### What is expected:
Find the line with "Describe the element at coordinates (217, 1191)". Repeat it and each line after it, exactly, down to the end of the records below.
*** Block opens ***
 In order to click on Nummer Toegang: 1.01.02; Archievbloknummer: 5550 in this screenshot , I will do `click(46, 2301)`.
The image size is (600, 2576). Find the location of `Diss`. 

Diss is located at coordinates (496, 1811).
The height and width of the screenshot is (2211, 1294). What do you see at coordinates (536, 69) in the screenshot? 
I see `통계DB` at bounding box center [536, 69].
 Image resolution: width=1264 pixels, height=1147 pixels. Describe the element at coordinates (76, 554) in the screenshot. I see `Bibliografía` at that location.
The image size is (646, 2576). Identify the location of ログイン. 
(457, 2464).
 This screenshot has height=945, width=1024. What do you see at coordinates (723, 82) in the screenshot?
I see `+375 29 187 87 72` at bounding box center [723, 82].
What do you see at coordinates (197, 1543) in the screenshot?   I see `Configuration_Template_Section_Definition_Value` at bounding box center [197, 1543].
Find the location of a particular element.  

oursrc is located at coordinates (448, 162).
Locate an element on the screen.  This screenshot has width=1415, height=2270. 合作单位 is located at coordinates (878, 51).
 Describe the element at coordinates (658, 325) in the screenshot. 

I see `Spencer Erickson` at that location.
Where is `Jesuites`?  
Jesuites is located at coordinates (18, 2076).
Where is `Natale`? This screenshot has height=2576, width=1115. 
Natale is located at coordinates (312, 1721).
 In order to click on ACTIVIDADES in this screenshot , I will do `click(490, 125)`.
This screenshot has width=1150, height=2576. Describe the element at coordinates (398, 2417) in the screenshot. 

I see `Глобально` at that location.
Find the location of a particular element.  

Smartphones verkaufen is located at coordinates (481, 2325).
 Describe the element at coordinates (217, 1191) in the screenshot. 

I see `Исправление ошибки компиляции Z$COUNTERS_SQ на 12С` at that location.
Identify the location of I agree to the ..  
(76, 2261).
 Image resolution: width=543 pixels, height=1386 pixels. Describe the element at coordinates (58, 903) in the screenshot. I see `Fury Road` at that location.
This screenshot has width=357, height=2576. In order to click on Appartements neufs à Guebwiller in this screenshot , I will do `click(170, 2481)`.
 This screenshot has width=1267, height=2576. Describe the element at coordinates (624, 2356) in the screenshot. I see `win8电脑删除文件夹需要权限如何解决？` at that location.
*** Block closes ***
### Answer box:
 Describe the element at coordinates (217, 1191) in the screenshot. 

I see `Исправление ошибки компиляции Z$COUNTERS_SQ на 12С` at that location.
Identify the location of I agree to the ..  
(76, 2261).
 Image resolution: width=543 pixels, height=1386 pixels. Describe the element at coordinates (58, 903) in the screenshot. I see `Fury Road` at that location.
This screenshot has width=357, height=2576. In order to click on Appartements neufs à Guebwiller in this screenshot , I will do `click(170, 2481)`.
 This screenshot has width=1267, height=2576. Describe the element at coordinates (624, 2356) in the screenshot. I see `win8电脑删除文件夹需要权限如何解决？` at that location.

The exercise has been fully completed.